# Can bank change from Tracker when moving



## JOHNEUGENE58 (2 Feb 2010)

Have tried for 2 days to get an answer from my bank.

I'm on a tracker and have put my house up for sale. 
I will not be looking for a top-up.

Question is: Does my current agreement i.e. tracker @ 1.85% carry over when I purchase my new (next) house.


----------



## pjmn (2 Feb 2010)

No.


----------



## Knuttell (2 Feb 2010)

JOHNEUGENE58 said:


> Have tried for 2 days to get an answer from my bank.
> 
> I'm on a tracker and have put my house up for sale.
> I will not be looking for a top-up.
> ...



Not a chance John.


----------



## JOHNEUGENE58 (2 Feb 2010)

Thanks guy's for your quick reply's.

My question in post differed from thread title (apologies)

Do you mean that the bank can't change from tracker or my current agreement doesn't stand.

Sorry for confusing you.


----------



## pjmn (2 Feb 2010)

Your current mortgage will be cleared on the sale of the property against which the mortgage has been raised...

When you purchase a new property and assuming you will need some or even the same level of mortgage to complete the deal - then that will be deemed to be a completely new deal...

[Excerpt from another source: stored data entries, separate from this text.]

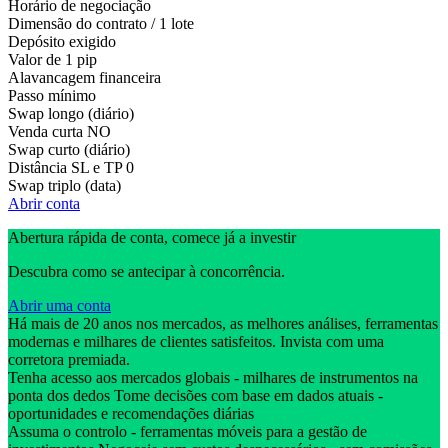
Horário de negociação
Dimensão do contrato / 1 lote
Depósito exigido
Valor de 1 pip
Alavancagem financeira
Passo mínimo
Swap longo (diário)
Venda curta
NO
Swap curto (diário)
Distância SL e TP
0
Swap triplo (data)
Abrir conta
Abertura rápida de conta, comece já a investir
Descubra como se antecipar à concorrência.
Abrir uma conta
Há mais de 20 anos nos mercados, as melhores análises, ferramentas
modernas e milhares de clientes satisfeitos. Invista com uma
corretora premiada.
Tenha acesso aos mercados globais - milhares de instrumentos na
ponta dos dedos Tome decisões com base em dados atuais -
oportunidades e recomendações diárias
Assuma o controlo - ferramentas móveis para a gestão de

My suspicion is that you will make the argument (which is a very fair one from your point of view) - that you only want the same amount again on the same terms - the lender however will look at it differently and you will not be offered a tracker option...


pjmn


----------



## JOHNEUGENE58 (2 Feb 2010)

Thanks for the clarification. Looks like bad news then :-(


----------